While AWS is an incredible service it has it’s issues from time to time so it’s best to be prepared. Over the past year the company for which I work, Mindflash, has made significant strides to try to prepare for these sorts of events and during the Friday the 13th outage this paid off.
On Friday Amazon had a partial outage with one of its availability zones (read: one of its data centers) in Virginia. The issue was that while these machines were able to connect to each other just fine, the outside world was unable to reach them.
At Mindflash we run all of our services (except for much of our S3 content – perhaps the subject of another blog post) in Virginia and actually had a substantial number of our servers running in the availability zone that had the problem, but we managed to get away relatively unscathed. How? A combination of efforts over the past year to run with redundancy in multiple availability zones mixed in with some good old-fashioned luck.
To give you a bit of background, Mindflash runs about 5 different types of servers:
- Public web servers – What explains our product and pricing, allows you to sign up, login, etc.
- Product web servers – What you see once you log in to the product.
- API servers – Handle requests from the product to get and store data
- Conversion servers – Handle the process of taking our trainers’ content and making it into something better for being consumed on the web / mobile devices
- Background services – Handle scheduled or long-running tasks (aside from conversion) that don’t need to hold up a response to the client.

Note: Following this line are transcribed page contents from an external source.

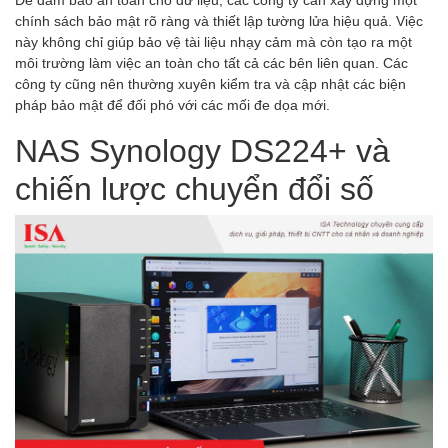
chính sách bảo mật rõ ràng và thiết lập tường lửa hiệu quả. Việc
này không chỉ giúp bảo vệ tài liệu nhạy cảm mà còn tạo ra một
môi trường làm việc an toàn cho tất cả các bên liên quan. Các
công ty cũng nên thường xuyên kiểm tra và cập nhật các biện
pháp bảo mật để đối phó với các mối đe dọa mới.
NAS Synology DS224+ và
chiến lược chuyển đổi số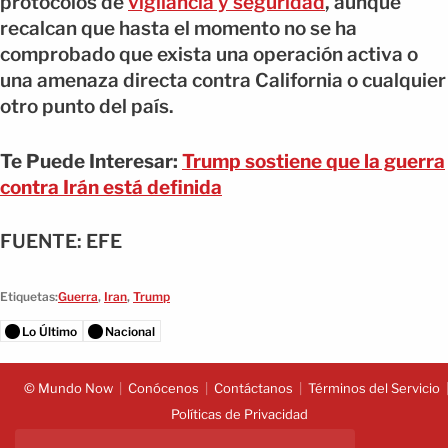
protocolos de
vigilancia y seguridad
, aunque
recalcan que hasta el momento no se ha
comprobado que exista una operación activa o
una amenaza directa contra California o cualquier
otro punto del país.
Te Puede Interesar:
Trump sostiene que la guerra
contra Irán está definida
FUENTE: EFE
Etiquetas:
Guerra
,
Iran
,
Trump
Lo Último
Nacional
© Mundo Now
Conócenos
Contáctanos
Términos del Servicio
Políticas de Privacidad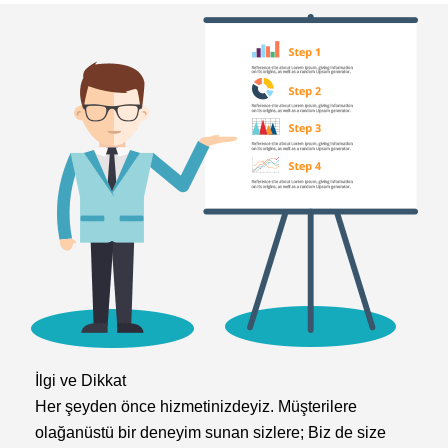
İlgi ve Dikkat​
Her şeyden önce hizmetinizdeyiz. Müşterilere
olağanüstü bir deneyim sunan sizlere; Biz de size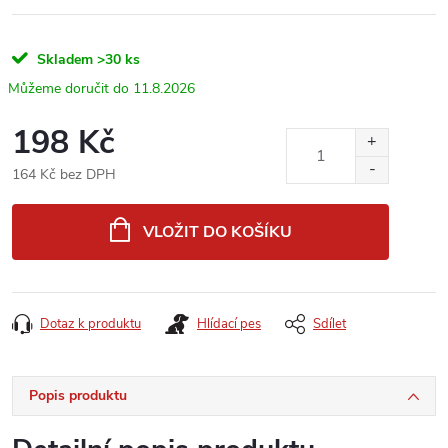
Skladem
>30 ks
11.8.2026
198 Kč
164 Kč bez DPH
Měrná
cena:
VLOŽIT DO KOŠÍKU
Dotaz k produktu
Hlídací pes
Sdílet
Popis produktu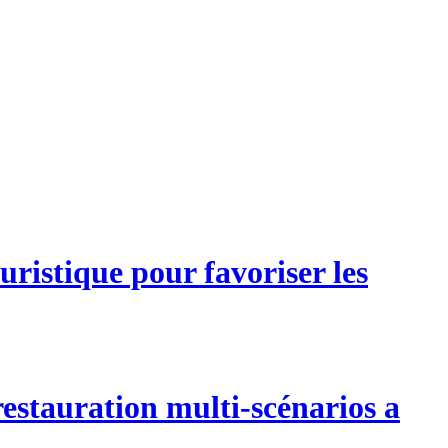
ristique pour favoriser les
estauration multi-scénarios a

With a couple caveats we run at least 2 of each of these types of servers and have either load balanced them on ELB so that our traffic is split between each of the same type of machine or set them up to run on a queuing system so if one of the machines goes down it just stops picking up jobs. We do this both to maintain great performance when we have heavy traffic as well as to ensure the site’s uptime.
When we set up our machines for each of these types of servers we ensure that we have them spread out across the availability zones. That way if machines go offline in one of the availability zones we still have at least 1 in another availability zone that’s working. For the servers that run off of a queue system, they’ll stop taking jobs when they go offline because they won’t be able to reach the queue. For those being load balanced, Amazon’s load balancing service, ELB, is able to tell when a server is offline and automatically stop serving traffic to it. Since only one availability zone went out on Friday in theory we should have been 100% good to go.

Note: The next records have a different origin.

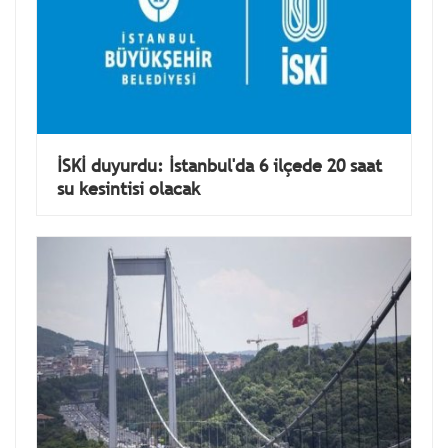
İSKİ duyurdu: İstanbul'da 6 ilçede 20 saat
su kesintisi olacak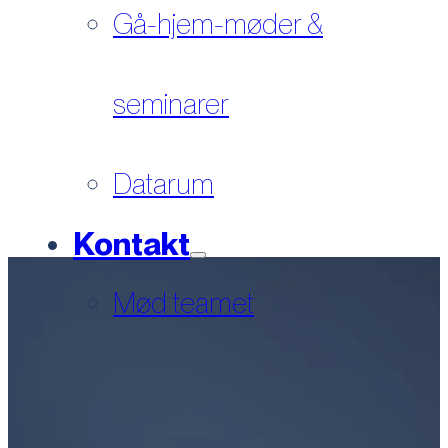
Gå-hjem-møder &
seminarer
Datarum
Kontakt
Mød teamet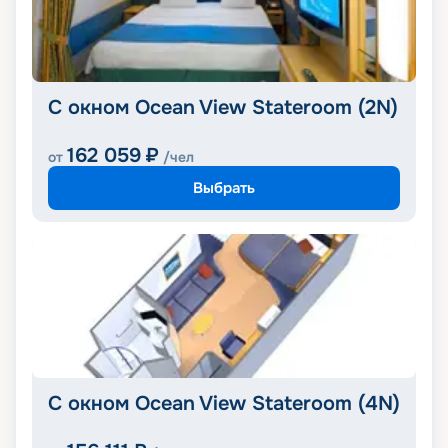
С окном Ocean View Stateroom (2N)
162 059
₽
от
/чел
Выбрать
С окном Ocean View Stateroom (4N)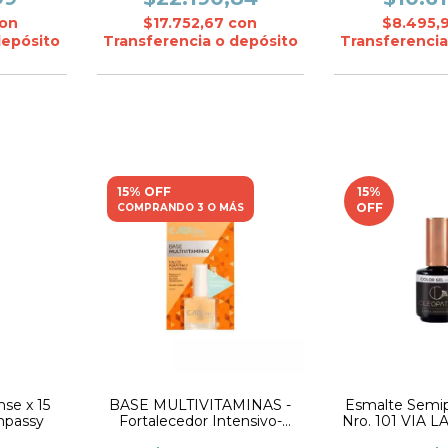
on
$17.752,67
con
$8.495,
depósito
Transferencia o depósito
Transferencia
15% OFF
15
%
OFF
COMPRANDO 3 O MÁS
se x 15
BASE MULTIVITAMINAS -
Esmalte Semi
mpassy
Fortalecedor Intensivo-
Nro. 101 VIA 
CADIline
Cleop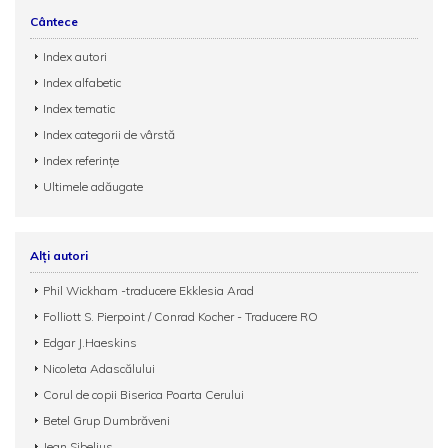
Cântece
Index autori
Index alfabetic
Index tematic
Index categorii de vârstă
Index referințe
Ultimele adăugate
Alți autori
Phil Wickham -traducere Ekklesia Arad
Folliott S. Pierpoint / Conrad Kocher - Traducere RO
Edgar J.Haeskins
Nicoleta Adascălului
Corul de copii Biserica Poarta Cerului
Betel Grup Dumbrăveni
Jean Sibelius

Well, we weren’t quite. Remember that the outage only affected traffic from outside of Amazon’s network. Thus, the load balancers didn’t think the servers in that availability zone were offline and continued to serve traffic to them. This makes for is a shaky user experience. If you were lucky you’d get one of the servers that was still responding. If you weren’t you’d see errors or the page just wouldn’t load. When we realized this it was easy to fix as we just manually removed the machines in the bad availability zone from all of our load balancers.
There was a huge positive to this though. We’re not 100% there with our redundancy strategy yet so we still have a few servers of which we aren’t running two or more. Even though some of them were in the availability zone with the outage none of them are hit directly by machines outside of Amazon’s network. Thus, everything continued to work since the connection between Amazon’s servers was still intact and working just fine. We definitely caught a break here.

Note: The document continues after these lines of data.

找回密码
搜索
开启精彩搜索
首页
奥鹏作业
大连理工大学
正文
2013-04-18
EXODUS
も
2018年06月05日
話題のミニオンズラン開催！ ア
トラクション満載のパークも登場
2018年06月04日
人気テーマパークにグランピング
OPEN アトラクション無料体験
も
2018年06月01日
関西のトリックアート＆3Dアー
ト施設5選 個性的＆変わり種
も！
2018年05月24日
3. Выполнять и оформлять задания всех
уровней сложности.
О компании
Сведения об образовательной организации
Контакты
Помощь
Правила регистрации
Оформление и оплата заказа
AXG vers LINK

What we’ve learned from this is that it seems our strategy to ensure we have redundancy spread between multiple availability zones paid off where we’ve implemented it. That said, in the areas we haven’t done this though we’re still at risk and during this outage we just got lucky. There’s always more work to do.
In general Mindflash has been very lucky with AWS outages. Even when Netflix was down last Christmas Eve we were still up. While we were still lucky with this one a lot of our success this time was the result of the hard work we’ve put in to prepare for these events.
This is our story. I would love to read any comments on your strategies for surviving these outages and how they’ve worked out for you in the past.